--- YOUR GOAL ---
Present exactly, and only, the lines running from the line that contains "Here is an image." through the end of the entries below.

##### DATA

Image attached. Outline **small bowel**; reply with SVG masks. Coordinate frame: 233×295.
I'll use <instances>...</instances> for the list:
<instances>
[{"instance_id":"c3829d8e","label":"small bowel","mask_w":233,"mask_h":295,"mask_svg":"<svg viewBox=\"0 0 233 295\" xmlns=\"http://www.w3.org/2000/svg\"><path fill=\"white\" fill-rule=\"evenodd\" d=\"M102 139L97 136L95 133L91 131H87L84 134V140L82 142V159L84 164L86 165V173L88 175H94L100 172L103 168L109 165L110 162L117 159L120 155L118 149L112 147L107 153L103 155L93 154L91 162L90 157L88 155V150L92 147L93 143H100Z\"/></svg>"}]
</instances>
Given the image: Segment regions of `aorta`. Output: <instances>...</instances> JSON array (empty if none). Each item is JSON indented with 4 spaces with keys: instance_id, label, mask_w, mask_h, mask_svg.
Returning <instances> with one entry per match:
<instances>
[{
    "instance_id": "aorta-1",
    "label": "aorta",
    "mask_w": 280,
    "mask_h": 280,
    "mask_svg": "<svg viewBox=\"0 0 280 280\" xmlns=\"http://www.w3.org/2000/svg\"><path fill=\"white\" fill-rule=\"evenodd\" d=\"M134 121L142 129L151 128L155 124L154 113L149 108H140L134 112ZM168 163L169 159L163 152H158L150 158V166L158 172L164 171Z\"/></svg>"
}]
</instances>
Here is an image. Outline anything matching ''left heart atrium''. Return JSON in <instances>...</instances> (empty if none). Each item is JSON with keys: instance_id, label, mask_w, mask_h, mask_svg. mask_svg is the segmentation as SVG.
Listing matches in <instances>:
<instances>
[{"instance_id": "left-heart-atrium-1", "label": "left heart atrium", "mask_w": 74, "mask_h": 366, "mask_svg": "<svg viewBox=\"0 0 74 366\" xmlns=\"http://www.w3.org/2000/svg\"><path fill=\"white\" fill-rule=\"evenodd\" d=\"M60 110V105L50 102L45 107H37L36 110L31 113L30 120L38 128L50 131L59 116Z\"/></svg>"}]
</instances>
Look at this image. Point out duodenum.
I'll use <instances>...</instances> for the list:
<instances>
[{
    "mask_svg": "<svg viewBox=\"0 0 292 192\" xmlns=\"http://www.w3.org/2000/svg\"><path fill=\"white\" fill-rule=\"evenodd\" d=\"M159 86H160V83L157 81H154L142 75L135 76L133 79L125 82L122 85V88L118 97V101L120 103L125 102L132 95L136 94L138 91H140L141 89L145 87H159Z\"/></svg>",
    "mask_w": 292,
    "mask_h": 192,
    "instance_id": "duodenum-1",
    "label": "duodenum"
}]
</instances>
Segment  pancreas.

##########

--- RESPONSE TO THE TASK ---
Here is an image. Outline anything matching ''left heart atrium''. Return JSON in <instances>...</instances> (empty if none). Each item is JSON with keys: instance_id, label, mask_w, mask_h, mask_svg. mask_svg is the segmentation as SVG.
Listing matches in <instances>:
<instances>
[{"instance_id": "left-heart-atrium-1", "label": "left heart atrium", "mask_w": 74, "mask_h": 366, "mask_svg": "<svg viewBox=\"0 0 74 366\" xmlns=\"http://www.w3.org/2000/svg\"><path fill=\"white\" fill-rule=\"evenodd\" d=\"M60 110V105L50 102L45 107H37L36 110L31 113L30 120L38 128L50 131L59 116Z\"/></svg>"}]
</instances>
Look at this image. Point out duodenum.
I'll use <instances>...</instances> for the list:
<instances>
[{
    "mask_svg": "<svg viewBox=\"0 0 292 192\" xmlns=\"http://www.w3.org/2000/svg\"><path fill=\"white\" fill-rule=\"evenodd\" d=\"M159 86H160V83L157 81H154L142 75L135 76L133 79L125 82L122 85V88L118 97V101L120 103L125 102L132 95L136 94L138 91H140L141 89L145 87H159Z\"/></svg>",
    "mask_w": 292,
    "mask_h": 192,
    "instance_id": "duodenum-1",
    "label": "duodenum"
}]
</instances>
Segment  pancreas.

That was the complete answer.